-- Opening Marker --

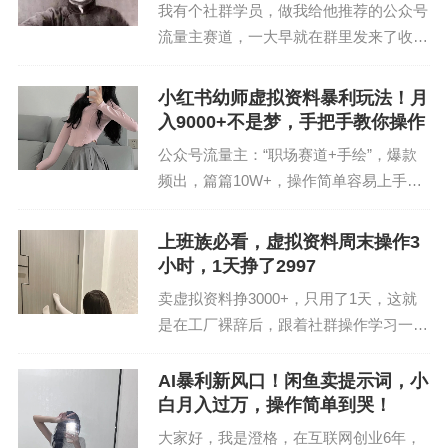
我有个社群学员，做我给他推荐的公众号
流量主赛道，一大早就在群里发来了收益
图，前天收益102，昨天又是191，两天
时间就轻轻松松在互联网挣了300块。而
小红书幼师虚拟资料暴利玩法！月
他每天用在上面的时间也就30分钟左右。
入9000+不是梦，手把手教你操作
他做的是表情...
公众号流量主：“职场赛道+手绘”，爆款
频出，篇篇10W+，操作简单容易上手原
创澄格澄格笔记2025-09-22 11:30:50河北
手机阅读大家好，我是澄格，在互联网创
上班族必看，虚拟资料周末操作3
业6年，成功带出月收益1万+学员...
小时，1天挣了2997
卖虚拟资料挣3000+，只用了1天，这就
是在工厂裸辞后，跟着社群操作学习一个
月的结果。并且这15天他已经到手1.36v
v。观看本文前，郑重提示：1、如果你是
AI暴利新风口！闲鱼卖提示词，小
新手零0基础，不要做免费的项目，因为
白月入过万，操作简单到哭！
你耗不起...
大家好，我是澄格，在互联网创业6年，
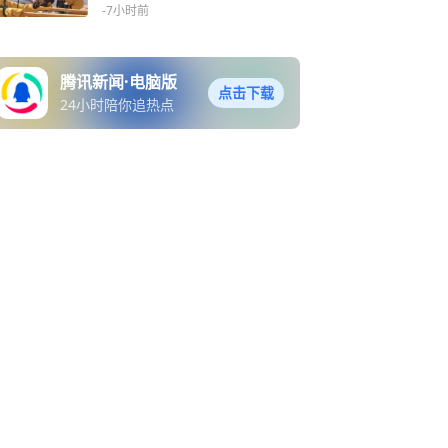
给
-7小时前
腾讯新闻·电脑版
点击下载
24小时陪你追热点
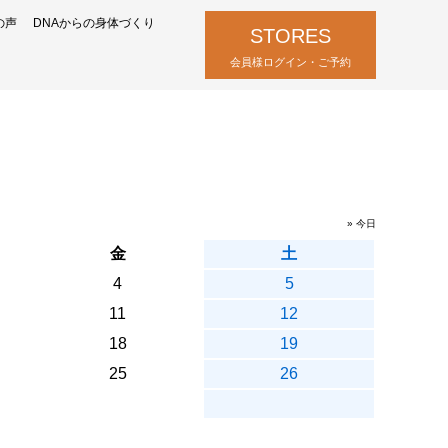
の声
DNAからの身体づくり
STORES
会員様ログイン・ご予約
» 今日
金
土
4
5
11
12
18
19
25
26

-- Closing Marker --

# Task prompt
Which lines in the material above include the string "我是澄格"? Pull them out.

# Answer box
手机阅读大家好，我是澄格，在互联网创
大家好，我是澄格，在互联网创业6年，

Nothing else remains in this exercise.